While 1-2 FPS worked on some monitor, others required a 2-3 FPS window to properly prevent V-Sync from engaging.

And so 3 FPS sorta became the rule of thumb.

Part of that is sure to be the frame limiter — this was before RTSS even has its modern low-variation limiter.

and it seems 1. NvAPI has no notion of G-Sync disabling when V-Sync rate is hit

I remember being annoyed by that back in 2017 when you first added the G-Sync indicator, lol. A shame they still don’t properly showcase that scenario.

“low variation” :wink:

Really wish I could talk to the guy, and give him my limiter and study his and then I’d have a really good series of blog entries to write.

Wasn’t there a discussion a month or two ago about NvAPI becoming a little more open?

I’d really like to write my own video capture software, because they all suck :stuck_out_tongue: Did they like (maybe) open up NVENC and NVFBC?

I need HDR video capture, and if you want something done right, you do it yourself. Or at least, you do, until the vidcap companies get off their ass and support HDR the right way :stuck_out_tongue:

Battle(non)sense doesn’t even acknowledge my existence :frowning: It’s sad.
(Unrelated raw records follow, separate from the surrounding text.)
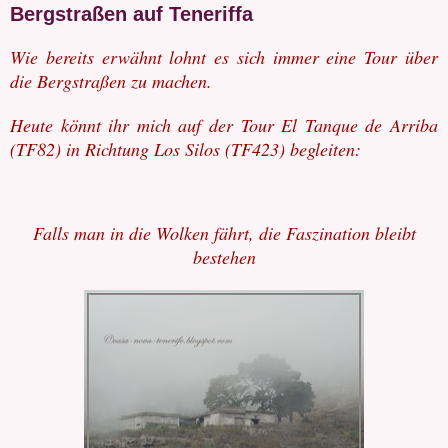
Bergstraßen auf Teneriffa
Wie bereits erwähnt lohnt es sich immer eine Tour über
die Bergstraßen zu machen.
Heute könnt ihr mich auf der Tour El Tanque de Arriba
(TF82) in Richtung Los Silos (TF423) begleiten:
Falls man in die Wolken fährt, die Faszination bleibt
bestehen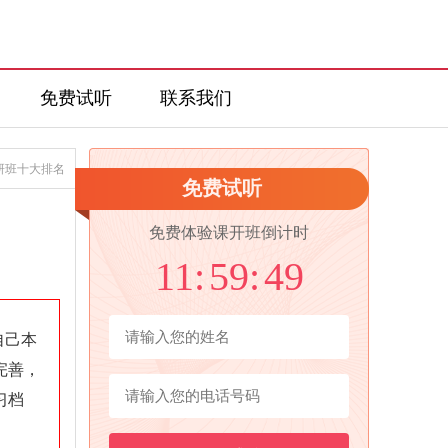
免费试听
联系我们
保研班十大排名
免费试听
免费体验课开班倒计时
11:
59:
48
自己本
完善，
习档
They go on and on about how great RTSS is, but conveniently refuse to acknowledge I exist :wink:


BTW, can you point me to the source code for the “Tiny Injector” you wrote for SK? I imagine it uses CreateRemoteThread (...)?

Hopefully written in C or C++, but I can live with C# (yuck :P) if need be. I want to test injecting just SK’s framerate limiter and enough of its supporting services (i.e. config file, API detection and logs) to start fooling around with standalone limiters for testing.

“Might” be worth waiting for next gen cards, or at least Ampere’s keynote. Who knows, maybe Nvidia will announce HDR streaming as a new feature. I think it’s unlikely, but it’s not impossible.